* [REQUIRED WORK]: Copy every line of the records below where the word "Milei" occurs.
++++ DATA SHOWN ++++
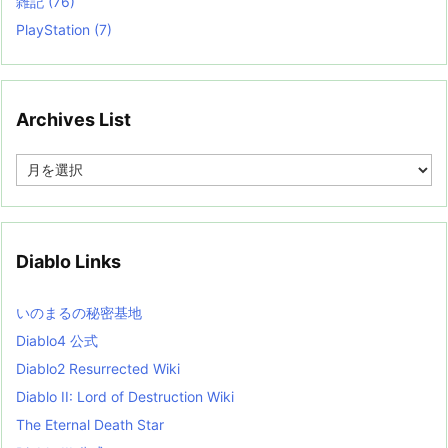
雑記
(76)
PlayStation
(7)
Archives List
A
r
c
h
i
v
Diablo Links
e
s
L
いのまるの秘密基地
i
s
Diablo4 公式
t
Diablo2 Resurrected Wiki
Diablo II: Lord of Destruction Wiki
The Eternal Death Star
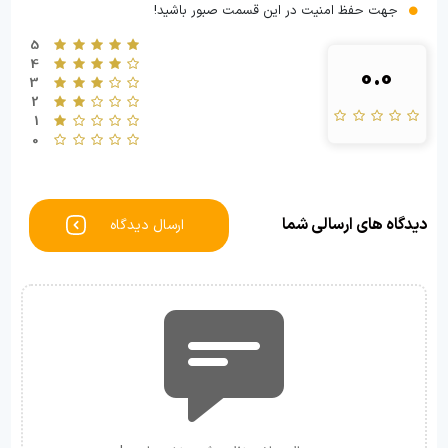
جهت حفظ امنیت در این قسمت صبور باشید!
5
4
0.0
3
2
1
0
دیدگاه های ارسالی شما
ارسال دیدگاه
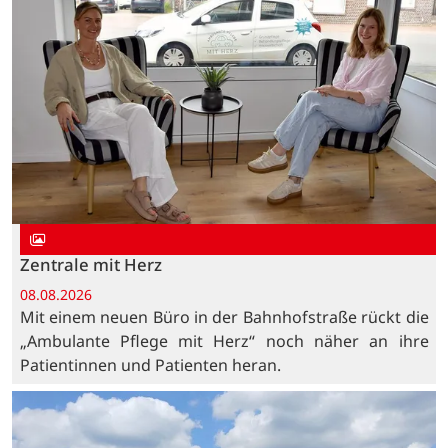
Zentrale mit Herz
08.08.2026
Mit einem neuen Büro in der Bahnhofstraße rückt die
„Ambulante Pflege mit Herz“ noch näher an ihre
Patientinnen und Patienten heran.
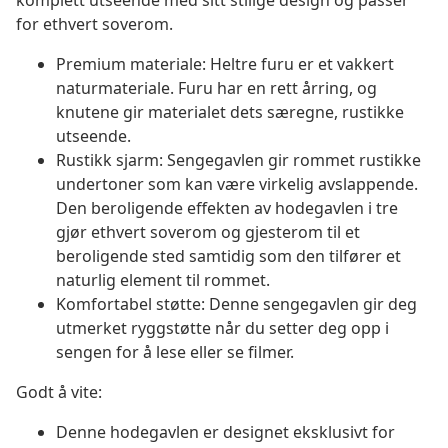
komplett utseende med sitt stilige design og passer
for ethvert soverom.
Premium materiale: Heltre furu er et vakkert
naturmateriale. Furu har en rett årring, og
knutene gir materialet dets særegne, rustikke
utseende.
Rustikk sjarm: Sengegavlen gir rommet rustikke
undertoner som kan være virkelig avslappende.
Den beroligende effekten av hodegavlen i tre
gjør ethvert soverom og gjesterom til et
beroligende sted samtidig som den tilfører et
naturlig element til rommet.
Komfortabel støtte: Denne sengegavlen gir deg
utmerket ryggstøtte når du setter deg opp i
sengen for å lese eller se filmer.
Godt å vite:
Denne hodegavlen er designet eksklusivt for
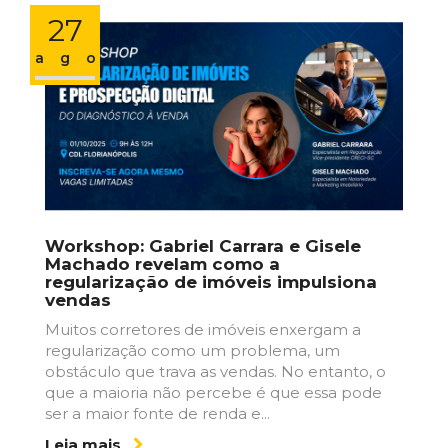
27
ago
Workshop: Gabriel Carrara e Gisele
Machado revelam como a
regularização de imóveis impulsiona
vendas
Muitos corretores de imóveis enxergam a
regularização como um problema, um
obstáculo que trava as vendas. No entanto, o
que a maioria não percebe é que essa pode
ser a maior fonte de renda e...
Leia mais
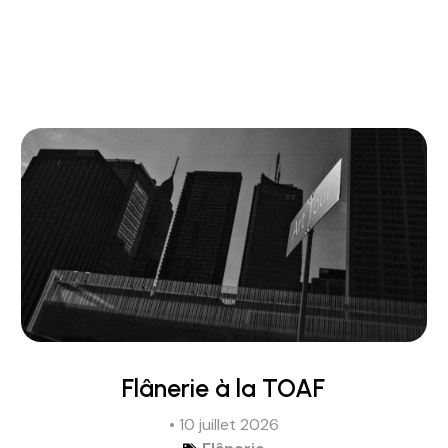
Flânerie à la TOAF
• 10 juillet 2026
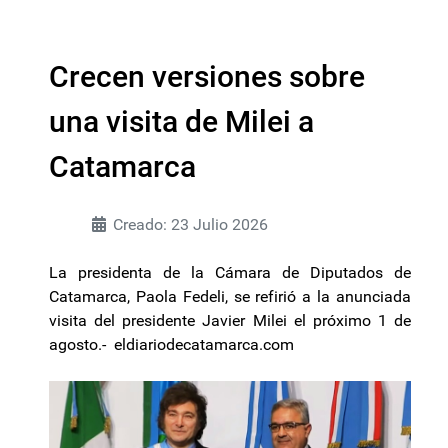
Crecen versiones sobre
una visita de Milei a
Catamarca
Creado: 23 Julio 2026
La presidenta de la Cámara de Diputados de
Catamarca, Paola Fedeli, se refirió a la anunciada
visita del presidente Javier Milei el próximo 1 de
agosto.- eldiariodecatamarca.com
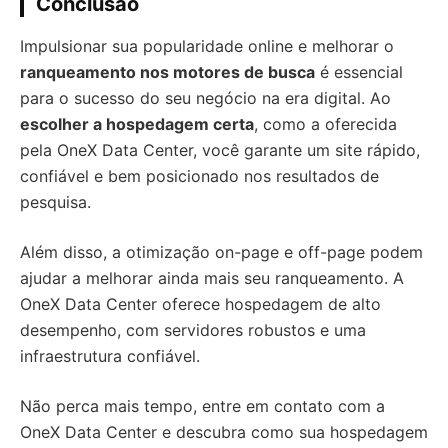
Conclusão
Impulsionar sua popularidade online e melhorar o
ranqueamento nos motores de busca
é essencial
para o sucesso do seu negócio na era digital. Ao
escolher a hospedagem certa
, como a oferecida
pela OneX Data Center, você garante um site rápido,
confiável e bem posicionado nos resultados de
pesquisa.
Além disso, a otimização on-page e off-page podem
ajudar a melhorar ainda mais seu ranqueamento. A
OneX Data Center oferece hospedagem de alto
desempenho, com servidores robustos e uma
infraestrutura confiável.
Não perca mais tempo, entre em contato com a
OneX Data Center e descubra como sua hospedagem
++++
* [EXERCISE RESULT]:
una visita de Milei a
visita del presidente Javier Milei el próximo 1 de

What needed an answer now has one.